• **Requirement**
All lines at or after the one containing "AuthDigestDomain", up to the last line of the material, must be repeated exactly, and no others.

*** Opening of Records for this task ***

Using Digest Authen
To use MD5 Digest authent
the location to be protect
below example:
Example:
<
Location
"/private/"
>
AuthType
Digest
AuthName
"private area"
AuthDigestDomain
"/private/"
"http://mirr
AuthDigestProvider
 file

*** Close of Records for this task ***

• **Response to this task**
AuthDigestDomain
"/private/"
"http://mirr
AuthDigestProvider
 file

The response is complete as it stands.